Introduction to Lucene.Net


Desktop-as-a-Service Designed for Any Cloud ? Nutanix Frame

What is Lucene.Net?

Lucene.Net is an exact port of the original Lucene search engine library, written in C#. It provides a framework (APIs) for creating applications with full text search.

Lucene.Net can be downloaded from http://incubator.apache.org/lucene.net/download.html. Currently it is undergoing incubation at Apache Software Foundation (ASF).

Why Use Lucene.Net?

You can use Lucene.Net to add more power to an already existing search in your ASP.Net web application or website. It can also be used to index and search documents (word, pdf, etc.) within your application.

This article describes how we can use Lucene.Net to add full text search in our ASP.Net applications. Any search function consists of two basic steps, first to index the text and second to search the text.
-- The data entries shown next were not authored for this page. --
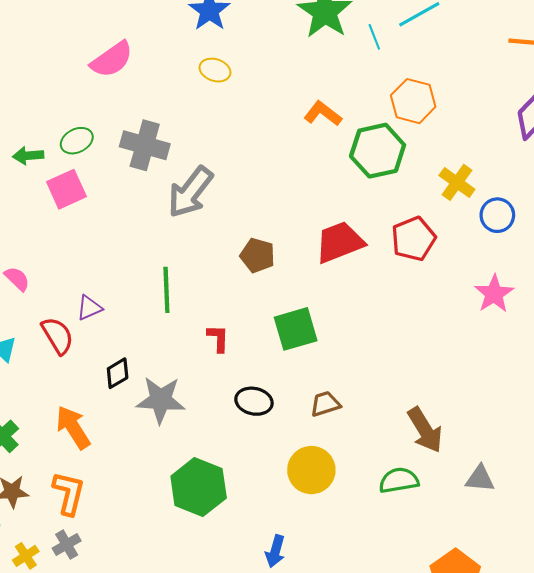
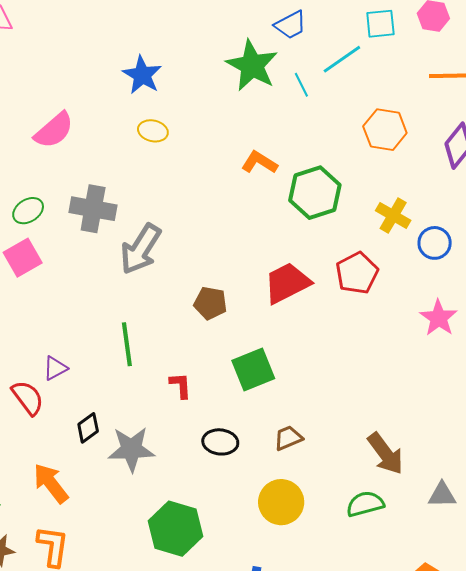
orange hexagon: (413, 101) -> (385, 130), moved

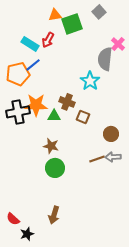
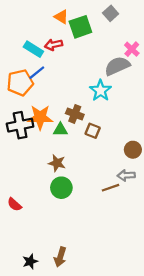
orange triangle: (55, 15) -> (61, 17), turned 40
red arrow: (48, 40) -> (54, 45), turned 49
gray semicircle: (105, 59) -> (117, 66), turned 60
brown circle: (111, 134) -> (133, 150), moved
brown line: (97, 159) -> (111, 188), moved
brown arrow: (54, 215) -> (60, 257), moved
red semicircle: (13, 219) -> (14, 204), moved

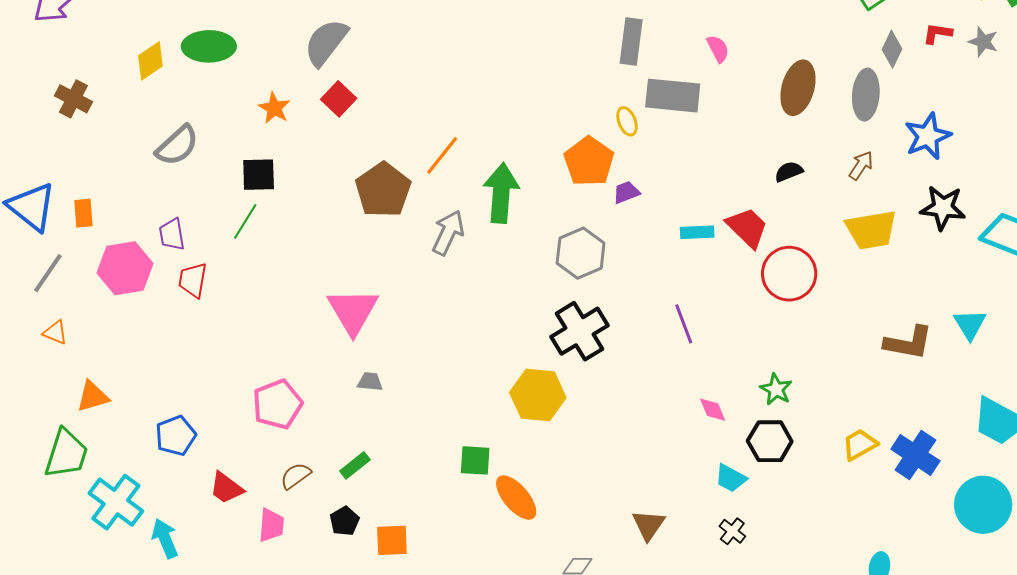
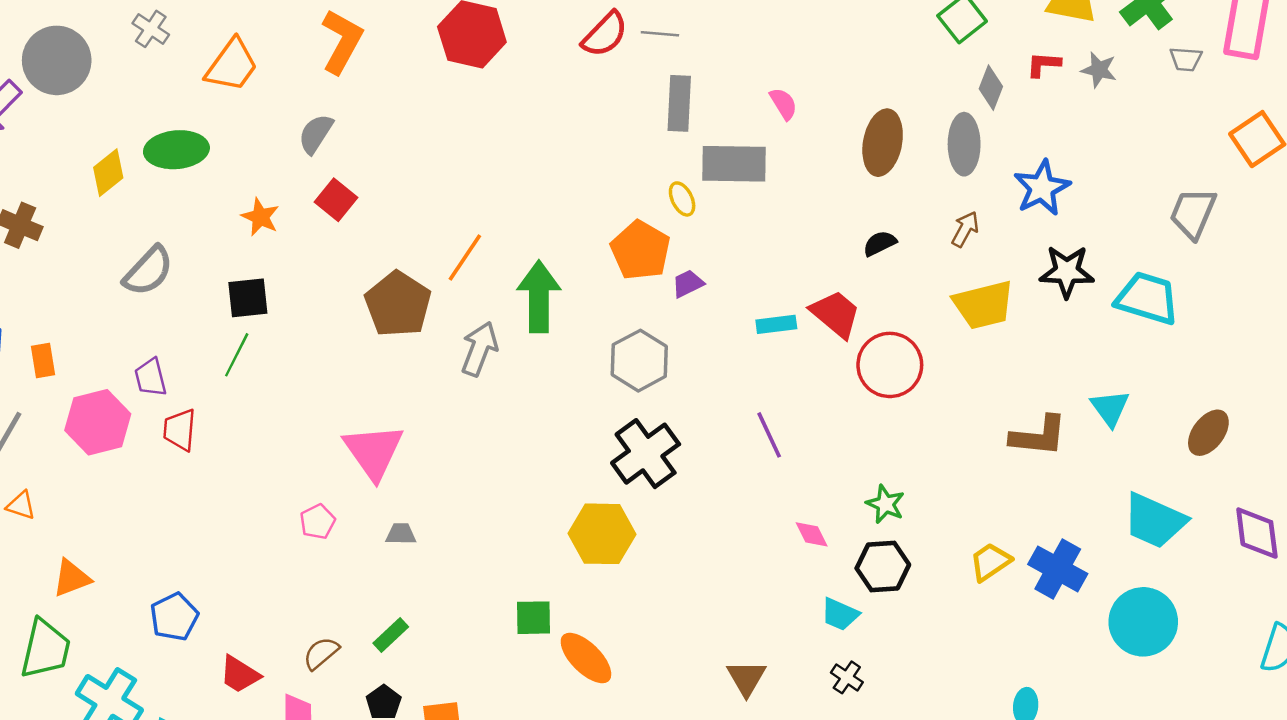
gray semicircle: (326, 42) -> (316, 134), size x0.7
pink pentagon: (278, 404) -> (318, 522), moved, size x0.6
We will use Lucene.Net to do both of the steps.

In this example we will try to read the content of a text file and index it using Lucene.Net. First download the dll and add a reference to the project.

How to Use Lucene.Net

Indexing the text

There are a few things to understand before we start indexing.

1. Analyzer - To read the text and break them into words (Tokens). Can also be used to remove 'noise words' (common words which you would not want to index).
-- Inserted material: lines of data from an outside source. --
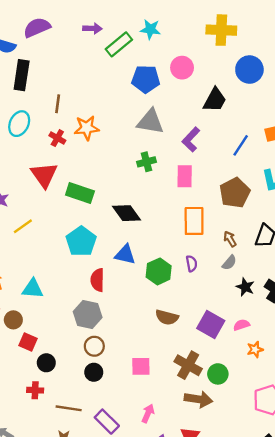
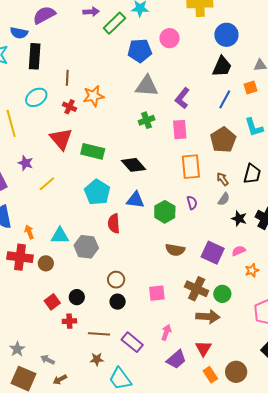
black trapezoid: (215, 100) -> (222, 66), moved
cyan ellipse: (19, 124) -> (36, 97), turned 35
gray hexagon: (88, 315) -> (86, 247), moved
red square: (28, 342) -> (52, 302), moved, turned 35

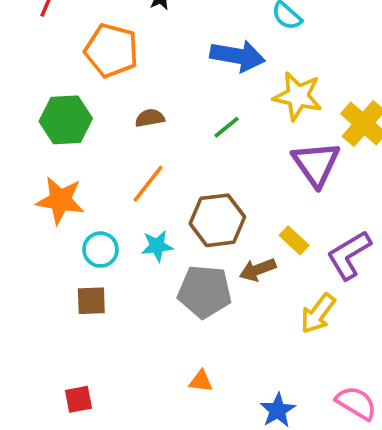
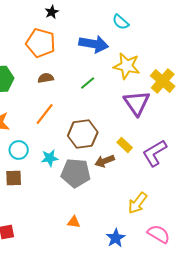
orange pentagon: (111, 50) -> (41, 43), moved
cyan star: (157, 246) -> (50, 158), moved
yellow arrow: (318, 313) -> (138, 203), moved

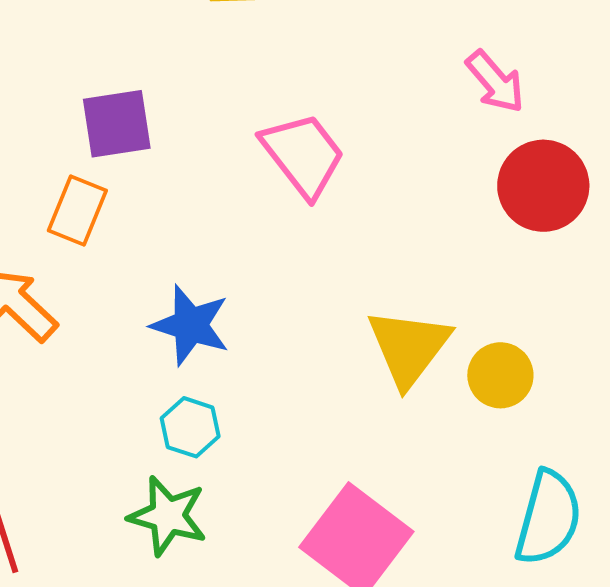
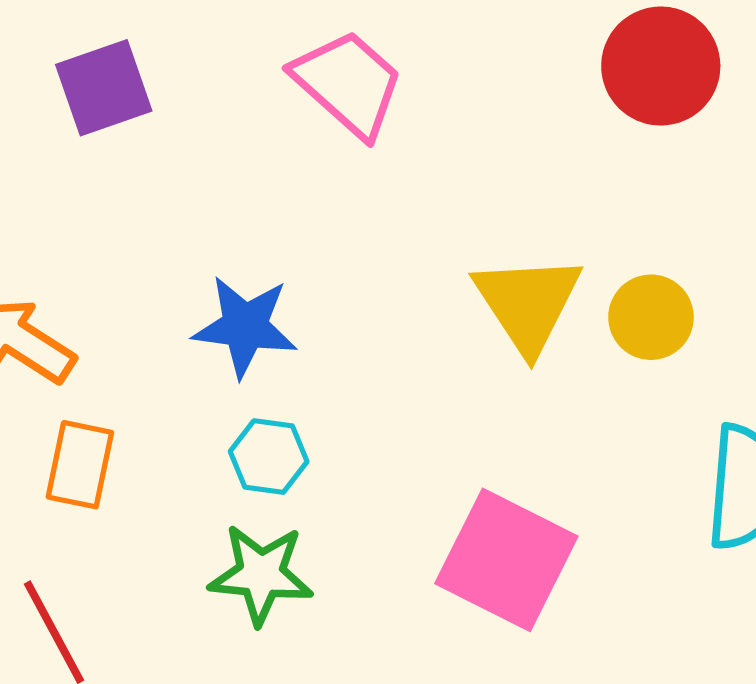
orange rectangle: (77, 211) -> (80, 465), moved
2. Fields - Content holders with a name and a value.

3. Documents - The unit of indexing and search. Is a collection of fields. Documents are added to the index and are returned as a list of results.

4. Index - is a collection of documents.

5. IndexWriter - Writes the document to the index file.

Code for creating the index file

string strIndexDir = @"D:\Index";
Lucene.Net.Store.Directory indexDir = Lucene.Net.Store.FSDirectory.Open(new System.IO.DirectoryInfo(strIndexDir));
Analyzer std = new StandardAnalyzer(Lucene.Net.Util.Version.LUCENE_29); //Version parameter is used for backward compatibility. Stop words can also be passed to avoid indexing certain words
IndexWriter idxw = new IndexWriter(indexDir, std, true, IndexWriter.MaxFieldLength.UNLIMITED); //Create an Index writer object.
Lucene.Net.Documents.Document doc = new Lucene.Net.Documents.Document();
Lucene.Net.Documents.Field fldText = new Lucene.Net.Documents.Field("text", System.IO.File.ReadAllText(@"d:\test.txt"), Lucene.Net.Documents.Field.Store.YES, Lucene.Net.Documents.Field.Index.ANALYZED, Lucene.Net.Documents.Field.TermVector.YES);
//write the document to the index
//optimize and close the writer
Response.Write("Indexing Done");

Parameters passed while adding Field are:

1. Lucene.Net.Documents.Field.Store. YES - Field is stored in the index and would be returned in search results. Passing NO would not store the field in the index and would not be shown in the results.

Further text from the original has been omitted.